## TASK TO CARRY OUT
Which lines of the records contain "NEGOATION"? Collect every one of them.

-.-.-

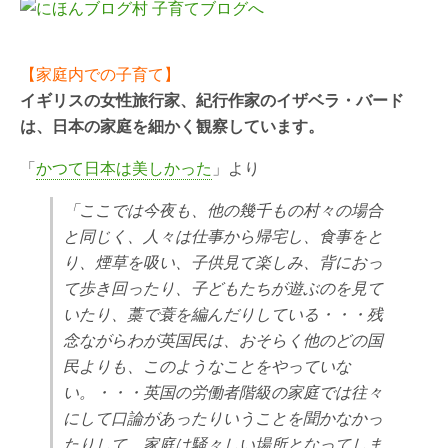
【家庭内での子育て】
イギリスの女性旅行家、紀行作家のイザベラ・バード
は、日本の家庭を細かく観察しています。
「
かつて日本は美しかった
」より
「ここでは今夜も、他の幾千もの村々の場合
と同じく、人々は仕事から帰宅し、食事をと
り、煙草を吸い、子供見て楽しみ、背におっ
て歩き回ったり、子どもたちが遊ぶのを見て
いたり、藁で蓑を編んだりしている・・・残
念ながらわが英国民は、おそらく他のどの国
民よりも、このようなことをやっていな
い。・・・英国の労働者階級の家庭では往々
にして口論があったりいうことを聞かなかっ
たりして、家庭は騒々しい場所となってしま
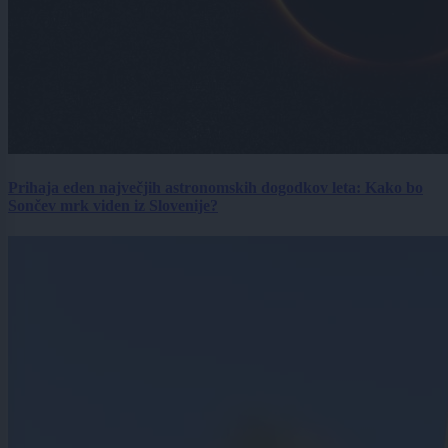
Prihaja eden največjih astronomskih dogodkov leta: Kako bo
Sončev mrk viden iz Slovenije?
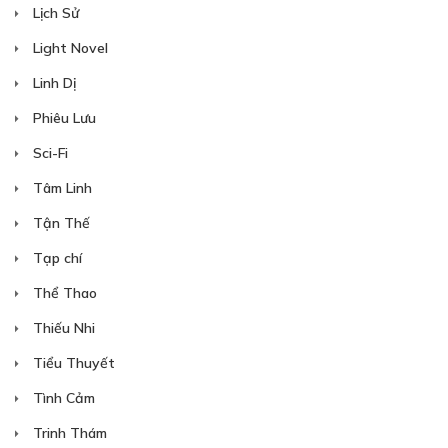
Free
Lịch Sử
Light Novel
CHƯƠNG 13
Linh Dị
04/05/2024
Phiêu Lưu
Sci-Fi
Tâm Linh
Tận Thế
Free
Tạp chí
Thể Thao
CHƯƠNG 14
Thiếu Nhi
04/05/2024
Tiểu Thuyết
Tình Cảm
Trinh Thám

-.-.-

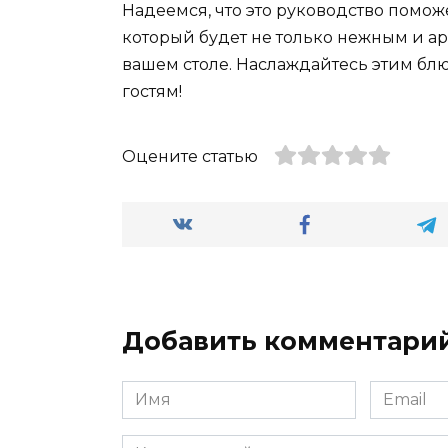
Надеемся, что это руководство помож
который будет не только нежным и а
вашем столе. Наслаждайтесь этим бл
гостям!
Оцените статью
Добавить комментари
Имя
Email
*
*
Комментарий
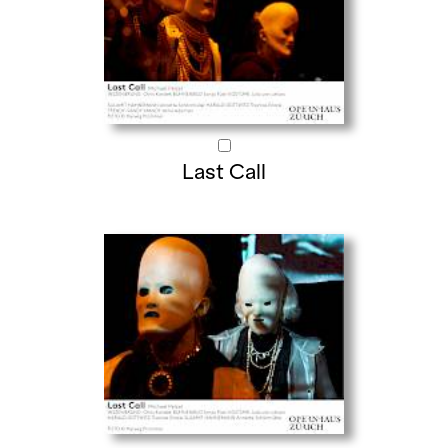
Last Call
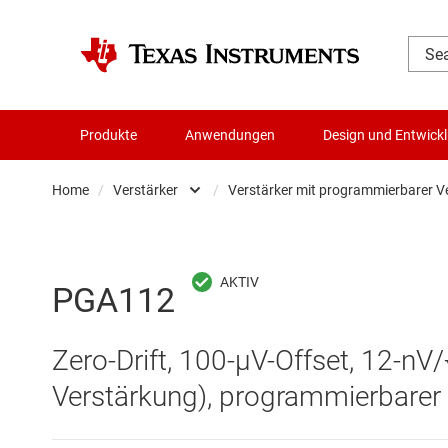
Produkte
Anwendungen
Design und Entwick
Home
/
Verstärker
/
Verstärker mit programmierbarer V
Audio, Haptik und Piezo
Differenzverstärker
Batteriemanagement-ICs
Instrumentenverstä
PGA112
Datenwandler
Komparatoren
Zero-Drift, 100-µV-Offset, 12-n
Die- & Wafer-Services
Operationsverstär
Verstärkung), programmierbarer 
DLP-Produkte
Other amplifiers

-.-.-

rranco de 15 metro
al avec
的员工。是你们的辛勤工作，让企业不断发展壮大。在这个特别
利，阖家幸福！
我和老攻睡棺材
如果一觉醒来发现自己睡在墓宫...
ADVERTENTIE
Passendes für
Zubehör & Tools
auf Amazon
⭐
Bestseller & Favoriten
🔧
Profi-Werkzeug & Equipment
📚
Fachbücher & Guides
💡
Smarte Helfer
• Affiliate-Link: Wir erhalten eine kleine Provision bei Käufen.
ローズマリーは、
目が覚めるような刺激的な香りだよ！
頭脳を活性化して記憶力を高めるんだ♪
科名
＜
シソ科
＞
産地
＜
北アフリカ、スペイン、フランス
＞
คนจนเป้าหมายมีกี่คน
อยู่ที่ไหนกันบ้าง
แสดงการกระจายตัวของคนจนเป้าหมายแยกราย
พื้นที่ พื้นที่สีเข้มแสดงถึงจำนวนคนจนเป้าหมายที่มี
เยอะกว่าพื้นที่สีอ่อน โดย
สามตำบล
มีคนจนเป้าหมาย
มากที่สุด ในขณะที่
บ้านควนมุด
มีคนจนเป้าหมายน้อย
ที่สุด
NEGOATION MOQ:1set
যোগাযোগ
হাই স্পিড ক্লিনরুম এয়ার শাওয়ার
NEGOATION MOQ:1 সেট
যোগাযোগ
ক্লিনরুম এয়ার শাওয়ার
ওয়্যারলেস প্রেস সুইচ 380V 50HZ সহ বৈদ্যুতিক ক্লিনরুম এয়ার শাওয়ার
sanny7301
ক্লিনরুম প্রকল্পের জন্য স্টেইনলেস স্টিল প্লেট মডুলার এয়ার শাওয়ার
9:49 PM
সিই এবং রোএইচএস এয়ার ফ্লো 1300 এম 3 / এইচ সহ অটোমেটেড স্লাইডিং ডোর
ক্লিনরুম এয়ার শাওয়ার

-.-.-

## WRITTEN ANSWER
NEGOATION MOQ:1set
NEGOATION MOQ:1 সেট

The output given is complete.